Он рассказывал Гуннхильд о том, что на далеком юге есть дома куда больше и роскошнее, чем этот, но она никогда не видела даже равного такому. Пир проходил в огромном в длину, ширину и высоту строении с остроконечной крышей, концы балок, украшенных резными листьями и чудовищами с разинутыми пастями, увенчивали головы драконов.

Столбы, тоже покрытые резьбой, выстроились вдоль главного зала, поддерживая балки крыши и ограждая с боков возвышение. Посреди зала на ежедневно подметавшемся, плотно утрамбованном земляном полу горел огонь в трех очагах. Скамьи, расставленные вдоль стен, отделанных гладко оструганными деревянными панелями, к которым были прибиты красочные гобелены, покрывали шкуры; их меняли, как только они пачкались или начинали вытираться. Под балками висели на цепях многочисленные лампы. За дверью в северной стене, напротив входа, скрывалось множество комнат поменьше, но над их крышей были прорезаны окна - еще больше их было в южной стене, так что на протяжении всего дня в зале никогда не бывало темно.

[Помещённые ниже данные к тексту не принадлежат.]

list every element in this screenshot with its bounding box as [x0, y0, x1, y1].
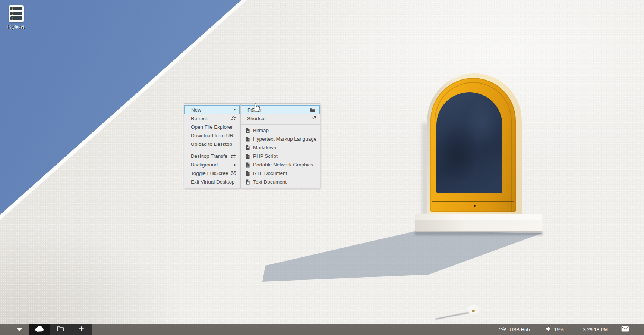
submenu-item-php-script[interactable]: PHP Script	[241, 152, 320, 160]
usb-hub-indicator[interactable]: USB Hub	[499, 326, 530, 332]
plus-icon	[79, 326, 84, 333]
taskbar: USB Hub 15% 3:29:18 PM	[0, 324, 644, 335]
submenu-item-shortcut[interactable]: Shortcut	[241, 114, 320, 123]
external-link-icon	[311, 116, 316, 121]
file-image-icon	[245, 162, 250, 168]
volume-icon	[546, 326, 551, 332]
submenu-item-bitmap[interactable]: Bitmap	[241, 126, 320, 135]
submenu-item-folder[interactable]: Folder	[241, 105, 320, 114]
expand-icon	[231, 171, 236, 176]
menu-item-label: PHP Script	[253, 153, 316, 159]
taskbar-menu-button[interactable]	[14, 324, 25, 335]
taskbar-file-explorer-button[interactable]	[50, 324, 71, 335]
context-menu-item-upload-to-desktop[interactable]: Upload to Desktop	[184, 140, 240, 148]
caret-down-icon	[17, 326, 22, 333]
menu-item-label: Open File Explorer	[191, 124, 236, 130]
window-groove	[432, 201, 514, 202]
file-lines-icon	[245, 171, 250, 176]
folder-icon	[57, 326, 64, 333]
submenu-item-rtf-document[interactable]: RTF Document	[241, 169, 320, 178]
menu-item-label: Download from URL	[191, 133, 236, 138]
menu-item-label: Folder	[247, 107, 307, 113]
menu-separator	[184, 150, 240, 150]
context-menu-item-refresh[interactable]: Refresh	[184, 114, 240, 123]
file-lines-icon	[245, 179, 250, 185]
menu-item-label: Toggle FullScreen	[191, 170, 228, 176]
taskbar-cloud-button[interactable]	[29, 324, 50, 335]
menu-item-label: Text Document	[253, 179, 316, 185]
cloud-icon	[35, 325, 45, 334]
menu-item-label: New	[191, 107, 231, 113]
sill-shadow	[415, 232, 542, 235]
usb-hub-label: USB Hub	[509, 327, 530, 332]
context-menu-item-new[interactable]: New	[184, 105, 240, 114]
window-sill-top	[415, 214, 542, 220]
menu-item-label: Shortcut	[247, 116, 308, 121]
file-image-icon	[245, 128, 250, 133]
submenu-item-text-document[interactable]: Text Document	[241, 178, 320, 186]
file-code-icon	[245, 137, 250, 142]
folder-open-icon	[310, 107, 316, 112]
taskbar-add-button[interactable]	[71, 324, 92, 335]
new-submenu: Folder Shortcut Bitmap Hypertext Markup …	[240, 103, 320, 188]
menu-item-label: Portable Network Graphics	[253, 162, 316, 168]
submenu-item-hypertext-markup-language[interactable]: Hypertext Markup Language	[241, 135, 320, 143]
context-menu-item-desktop-transfer[interactable]: Desktop Transfer	[184, 152, 240, 160]
transfer-icon	[230, 154, 236, 159]
desktop-icon-label: My Host	[1, 25, 31, 30]
desktop-icon-my-host[interactable]: My Host	[1, 5, 31, 30]
caret-right-icon	[234, 163, 236, 166]
menu-item-label: Background	[191, 162, 231, 168]
volume-indicator[interactable]: 15%	[546, 326, 564, 332]
file-lines-icon	[245, 145, 250, 150]
wall-rod-tip	[472, 310, 475, 312]
menu-item-label: Upload to Desktop	[191, 141, 236, 147]
menu-item-label: Refresh	[191, 116, 228, 121]
wallpaper	[0, 0, 644, 335]
context-menu-item-download-from-url[interactable]: Download from URL	[184, 131, 240, 140]
window-keyhole-dot	[474, 205, 476, 207]
desktop-context-menu: NewRefresh Open File ExplorerDownload fr…	[184, 103, 240, 188]
envelope-icon	[621, 326, 629, 333]
server-icon	[9, 5, 24, 22]
window-glass	[436, 92, 502, 193]
clock-label: 3:29:18 PM	[583, 327, 608, 332]
volume-percent-label: 15%	[554, 327, 564, 332]
menu-item-label: Bitmap	[253, 128, 316, 133]
file-code-icon	[245, 154, 250, 159]
menu-item-label: RTF Document	[253, 170, 316, 176]
context-menu-item-toggle-fullscreen[interactable]: Toggle FullScreen	[184, 169, 240, 178]
context-menu-item-background[interactable]: Background	[184, 160, 240, 169]
window-sill-front	[415, 220, 542, 232]
submenu-item-markdown[interactable]: Markdown	[241, 143, 320, 152]
mail-button[interactable]	[621, 326, 629, 333]
context-menu-item-exit-virtual-desktop[interactable]: Exit Virtual Desktop	[184, 178, 240, 186]
context-menu-item-open-file-explorer[interactable]: Open File Explorer	[184, 123, 240, 131]
refresh-icon	[231, 116, 236, 121]
menu-separator	[241, 124, 320, 125]
menu-item-label: Desktop Transfer	[191, 153, 227, 159]
clock: 3:29:18 PM	[583, 327, 608, 332]
menu-item-label: Markdown	[253, 145, 316, 150]
menu-item-label: Hypertext Markup Language	[253, 136, 316, 142]
caret-right-icon	[234, 108, 236, 111]
menu-item-label: Exit Virtual Desktop	[191, 179, 236, 185]
usb-icon	[499, 326, 507, 332]
submenu-item-portable-network-graphics[interactable]: Portable Network Graphics	[241, 160, 320, 169]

Позади длинного дома размещались хозяйственные постройки и хлевы. Там кишмя кишели дети, собаки и прочая живность. А перед домом лежала мощенная отесанными камнями площадь, огражденная с трех других сторон амбарами, жилищами работников, кухней, банями и небольшим домом, где обычно собирались женщины, чтобы прясть, ткать и вообще заниматься своими женскими делами. Там же находился погреб для овощей. И в этом же доме находилась спальня для новобрачных.